BSM

Course description:

This is an introductory course to Deep Learning. We will cover both the theoretical aspects in the design of neural networks and the practical aspects of their training and evaluation. For the latter, we will use the PyTorch library, which will be introduced as we go. We will warm up by teaching a precursor model, logistic regression, simple image and text classification tasks. Then after a brief introduction to Reinforcement Learning, we shall study Multilayer Perceptrons, the simplest Deep Learning Architecture. Afterwards, we shall introduce the general approach of Geometric Deep Learning and investigate various realizations of it such as Deep Sets, Convolutional Neural Networks and Transformers, the current architecture of choice for most Large Language Models. We will finish with student presentations on additional topics (see below).

Topics:

Basic Machine Learning: Linear regression and classification, dataset splits, metrics, losses, stochastic gradient descent.
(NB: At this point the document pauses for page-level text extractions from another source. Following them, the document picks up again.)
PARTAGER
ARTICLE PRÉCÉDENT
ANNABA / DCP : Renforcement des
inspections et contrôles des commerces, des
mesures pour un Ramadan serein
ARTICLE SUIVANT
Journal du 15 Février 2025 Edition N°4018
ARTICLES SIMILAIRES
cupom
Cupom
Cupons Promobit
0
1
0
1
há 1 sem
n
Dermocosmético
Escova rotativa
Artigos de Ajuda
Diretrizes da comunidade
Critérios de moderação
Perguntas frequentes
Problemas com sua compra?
Evaluation and hyperparameter tuning: Confidence intervals, ensemble methods, early stopping, grid search.
Handling Categorical and Sequential Data: Tokenization, Latent Semantic Analysis, embeddings.
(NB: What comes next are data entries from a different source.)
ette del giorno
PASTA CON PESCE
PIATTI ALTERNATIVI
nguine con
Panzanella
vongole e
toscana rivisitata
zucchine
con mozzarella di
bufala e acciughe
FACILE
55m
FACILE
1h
Reinforcement Learning: Markov Decision Processes, Bellmann Equation, dynamic programming, Monte Carlo methods, Q-Learning.
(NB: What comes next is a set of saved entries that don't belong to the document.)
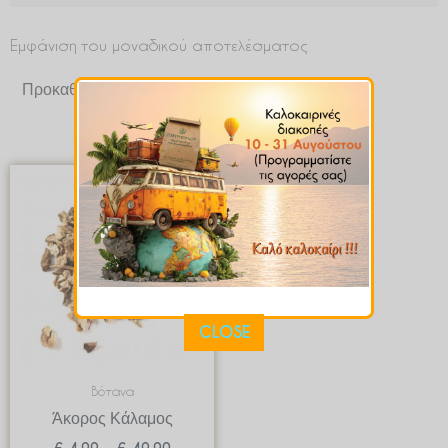
Εμφάνιση του μοναδικού αποτελέσματος
Price
range:
€ 4.99
through
€ 49.90
CLOSE
Βότανα
Άκορος Κάλαμος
Multilayer Perceptrons and Optimizers: Initialization, momentum, Adaptive Moment Estimation (Adam).
Deep Reinforcement Learning: Policy Gradient Theorem, REINFORCE, Deep Q-Network.
Introduction to Geometric Deep Learning: Symmetries, invariant and equivariant maps, deep sets, graph equivariant networks.
Convolutional Neural Networks: Convolution, batch and layer normalization, dropout, residual connections.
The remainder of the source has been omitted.